Bonds

Political brinkmanship has the nation’s credit rating headed towards a race against the clock in the U.S. Senate, though the crisis now appears near resolution after the House Wednesday night passed the 99-page Fiscal Responsibility Act of 2023, a bipartisan effort to avoid default. 

Municipal market participants are moved to cautious optimism about the latest events. There was much on the line for the muni market, as a variety of state and local credits stood to be negatively impacted by a downgrade of the U.S. debt rating that was sure to come from a default. The deal as passed by the House also avoids clawbacks of certain federal money issuers were unwilling to concede, a major fear a few weeks ago.

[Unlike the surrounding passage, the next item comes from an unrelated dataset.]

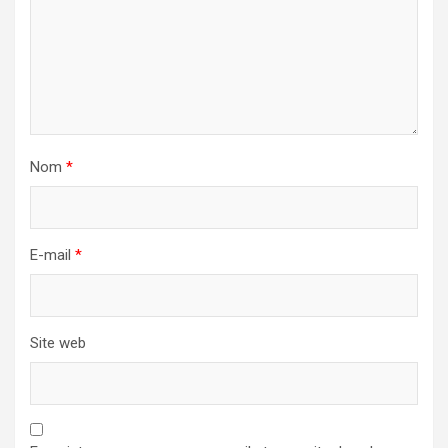
Nom
*
E-mail
*
Site web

“Certainly, the big takeaway is the ARPA direct allocations to counties are not impacted by the debt ceiling deal,” said Nicole Weissman, director of strategic communications, National Association of Counties. “With this issue behind us, we’re certainly looking forward to working with our federal partners on other bipartisan priorities, like the state and local tax reduction and bank-qualified bonds.” 

The National League of Cities is on the same page. “NLC is encouraged by the strong bipartisan support and believes it bodes well for other priorities important to municipalities, including advanced refunding,” said Mike Gleeson, legislative director, finance administration and intergovernmental relations, National League of Cities.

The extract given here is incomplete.